Saved data entries:
>>>

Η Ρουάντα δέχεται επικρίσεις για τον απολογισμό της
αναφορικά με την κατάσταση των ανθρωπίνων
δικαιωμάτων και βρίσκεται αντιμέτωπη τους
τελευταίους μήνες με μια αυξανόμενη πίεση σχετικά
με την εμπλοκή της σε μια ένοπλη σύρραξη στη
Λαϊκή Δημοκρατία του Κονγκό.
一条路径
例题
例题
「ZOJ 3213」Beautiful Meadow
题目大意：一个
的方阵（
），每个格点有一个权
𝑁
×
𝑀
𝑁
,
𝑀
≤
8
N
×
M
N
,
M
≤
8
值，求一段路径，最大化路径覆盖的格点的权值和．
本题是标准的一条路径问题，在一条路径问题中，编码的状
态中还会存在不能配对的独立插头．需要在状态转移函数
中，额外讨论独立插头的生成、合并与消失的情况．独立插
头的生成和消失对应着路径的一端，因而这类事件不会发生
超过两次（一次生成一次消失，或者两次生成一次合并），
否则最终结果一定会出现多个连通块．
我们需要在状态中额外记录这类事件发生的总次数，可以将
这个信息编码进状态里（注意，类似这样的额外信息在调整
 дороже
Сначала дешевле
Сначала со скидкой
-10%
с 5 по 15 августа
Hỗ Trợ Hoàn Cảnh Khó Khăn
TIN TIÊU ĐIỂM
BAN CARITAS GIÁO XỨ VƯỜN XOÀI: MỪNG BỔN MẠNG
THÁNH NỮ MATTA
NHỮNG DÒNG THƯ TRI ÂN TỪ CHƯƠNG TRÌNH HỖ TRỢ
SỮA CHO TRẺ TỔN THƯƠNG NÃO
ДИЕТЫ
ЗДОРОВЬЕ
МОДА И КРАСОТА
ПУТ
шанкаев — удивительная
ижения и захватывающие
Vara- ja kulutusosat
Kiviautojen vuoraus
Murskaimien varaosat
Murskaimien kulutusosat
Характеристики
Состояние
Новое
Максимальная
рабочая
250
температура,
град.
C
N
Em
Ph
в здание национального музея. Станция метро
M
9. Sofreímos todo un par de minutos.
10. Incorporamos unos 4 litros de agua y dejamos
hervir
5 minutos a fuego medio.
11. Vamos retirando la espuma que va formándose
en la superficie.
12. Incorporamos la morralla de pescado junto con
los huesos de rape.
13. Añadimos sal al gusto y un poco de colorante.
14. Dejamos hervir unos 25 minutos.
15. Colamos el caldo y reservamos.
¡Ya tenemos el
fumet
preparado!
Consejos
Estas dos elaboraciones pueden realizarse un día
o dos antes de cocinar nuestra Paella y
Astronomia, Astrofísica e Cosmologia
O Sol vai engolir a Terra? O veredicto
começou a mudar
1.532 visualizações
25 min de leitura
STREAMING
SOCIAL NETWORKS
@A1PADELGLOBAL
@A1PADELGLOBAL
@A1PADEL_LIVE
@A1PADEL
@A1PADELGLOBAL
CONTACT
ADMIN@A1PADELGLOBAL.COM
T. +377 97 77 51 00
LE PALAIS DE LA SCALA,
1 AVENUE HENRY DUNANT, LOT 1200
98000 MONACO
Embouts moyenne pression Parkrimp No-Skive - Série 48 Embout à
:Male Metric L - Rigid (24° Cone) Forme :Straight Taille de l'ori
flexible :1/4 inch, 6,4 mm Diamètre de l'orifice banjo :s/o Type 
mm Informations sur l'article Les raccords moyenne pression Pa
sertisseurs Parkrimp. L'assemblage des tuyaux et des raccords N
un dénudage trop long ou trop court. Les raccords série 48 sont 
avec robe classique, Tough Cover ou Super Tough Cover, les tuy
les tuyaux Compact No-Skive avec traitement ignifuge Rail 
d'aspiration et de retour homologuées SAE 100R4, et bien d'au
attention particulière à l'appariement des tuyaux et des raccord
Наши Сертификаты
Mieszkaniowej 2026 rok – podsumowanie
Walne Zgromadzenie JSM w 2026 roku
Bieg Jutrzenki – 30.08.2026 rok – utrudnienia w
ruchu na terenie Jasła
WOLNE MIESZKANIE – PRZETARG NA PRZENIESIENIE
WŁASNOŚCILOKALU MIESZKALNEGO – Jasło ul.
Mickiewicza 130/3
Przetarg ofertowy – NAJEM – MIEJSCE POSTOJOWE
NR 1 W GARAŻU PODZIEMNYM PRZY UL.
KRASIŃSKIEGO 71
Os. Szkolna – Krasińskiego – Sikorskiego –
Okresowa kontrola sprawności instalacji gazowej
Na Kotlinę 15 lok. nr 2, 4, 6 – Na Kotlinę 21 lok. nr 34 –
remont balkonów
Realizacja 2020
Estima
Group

<<<

* Required action
Give the data again. Keep every line identical.

* Solution to this exercise
Η Ρουάντα δέχεται επικρίσεις για τον απολογισμό της
αναφορικά με την κατάσταση των ανθρωπίνων
δικαιωμάτων και βρίσκεται αντιμέτωπη τους
τελευταίους μήνες με μια αυξανόμενη πίεση σχετικά
με την εμπλοκή της σε μια ένοπλη σύρραξη στη
Λαϊκή Δημοκρατία του Κονγκό.
一条路径
例题
例题
「ZOJ 3213」Beautiful Meadow
题目大意：一个
的方阵（
），每个格点有一个权
𝑁
×
𝑀
𝑁
,
𝑀
≤
8
N
×
M
N
,
M
≤
8
值，求一段路径，最大化路径覆盖的格点的权值和．
本题是标准的一条路径问题，在一条路径问题中，编码的状
态中还会存在不能配对的独立插头．需要在状态转移函数
中，额外讨论独立插头的生成、合并与消失的情况．独立插
头的生成和消失对应着路径的一端，因而这类事件不会发生
超过两次（一次生成一次消失，或者两次生成一次合并），
否则最终结果一定会出现多个连通块．
我们需要在状态中额外记录这类事件发生的总次数，可以将
这个信息编码进状态里（注意，类似这样的额外信息在调整
 дороже
Сначала дешевле
Сначала со скидкой
-10%
с 5 по 15 августа
Hỗ Trợ Hoàn Cảnh Khó Khăn
TIN TIÊU ĐIỂM
BAN CARITAS GIÁO XỨ VƯỜN XOÀI: MỪNG BỔN MẠNG
THÁNH NỮ MATTA
NHỮNG DÒNG THƯ TRI ÂN TỪ CHƯƠNG TRÌNH HỖ TRỢ
SỮA CHO TRẺ TỔN THƯƠNG NÃO
ДИЕТЫ
ЗДОРОВЬЕ
МОДА И КРАСОТА
ПУТ
шанкаев — удивительная
ижения и захватывающие
Vara- ja kulutusosat
Kiviautojen vuoraus
Murskaimien varaosat
Murskaimien kulutusosat
Характеристики
Состояние
Новое
Максимальная
рабочая
250
температура,
град.
C
N
Em
Ph
в здание национального музея. Станция метро
M
9. Sofreímos todo un par de minutos.
10. Incorporamos unos 4 litros de agua y dejamos
hervir
5 minutos a fuego medio.
11. Vamos retirando la espuma que va formándose
en la superficie.
12. Incorporamos la morralla de pescado junto con
los huesos de rape.
13. Añadimos sal al gusto y un poco de colorante.
14. Dejamos hervir unos 25 minutos.
15. Colamos el caldo y reservamos.
¡Ya tenemos el
fumet
preparado!
Consejos
Estas dos elaboraciones pueden realizarse un día
o dos antes de cocinar nuestra Paella y
Astronomia, Astrofísica e Cosmologia
O Sol vai engolir a Terra? O veredicto
começou a mudar
1.532 visualizações
25 min de leitura
STREAMING
SOCIAL NETWORKS
@A1PADELGLOBAL
@A1PADELGLOBAL
@A1PADEL_LIVE
@A1PADEL
@A1PADELGLOBAL
CONTACT
ADMIN@A1PADELGLOBAL.COM
T. +377 97 77 51 00
LE PALAIS DE LA SCALA,
1 AVENUE HENRY DUNANT, LOT 1200
98000 MONACO
Embouts moyenne pression Parkrimp No-Skive - Série 48 Embout à
:Male Metric L - Rigid (24° Cone) Forme :Straight Taille de l'ori
flexible :1/4 inch, 6,4 mm Diamètre de l'orifice banjo :s/o Type 
mm Informations sur l'article Les raccords moyenne pression Pa
sertisseurs Parkrimp. L'assemblage des tuyaux et des raccords N
un dénudage trop long ou trop court. Les raccords série 48 sont 
avec robe classique, Tough Cover ou Super Tough Cover, les tuy
les tuyaux Compact No-Skive avec traitement ignifuge Rail 
d'aspiration et de retour homologuées SAE 100R4, et bien d'au
attention particulière à l'appariement des tuyaux et des raccord
Наши Сертификаты
Mieszkaniowej 2026 rok – podsumowanie
Walne Zgromadzenie JSM w 2026 roku
Bieg Jutrzenki – 30.08.2026 rok – utrudnienia w
ruchu na terenie Jasła
WOLNE MIESZKANIE – PRZETARG NA PRZENIESIENIE
WŁASNOŚCILOKALU MIESZKALNEGO – Jasło ul.
Mickiewicza 130/3
Przetarg ofertowy – NAJEM – MIEJSCE POSTOJOWE
NR 1 W GARAŻU PODZIEMNYM PRZY UL.
KRASIŃSKIEGO 71
Os. Szkolna – Krasińskiego – Sikorskiego –
Okresowa kontrola sprawności instalacji gazowej
Na Kotlinę 15 lok. nr 2, 4, 6 – Na Kotlinę 21 lok. nr 34 –
remont balkonów
Realizacja 2020
Estima
Group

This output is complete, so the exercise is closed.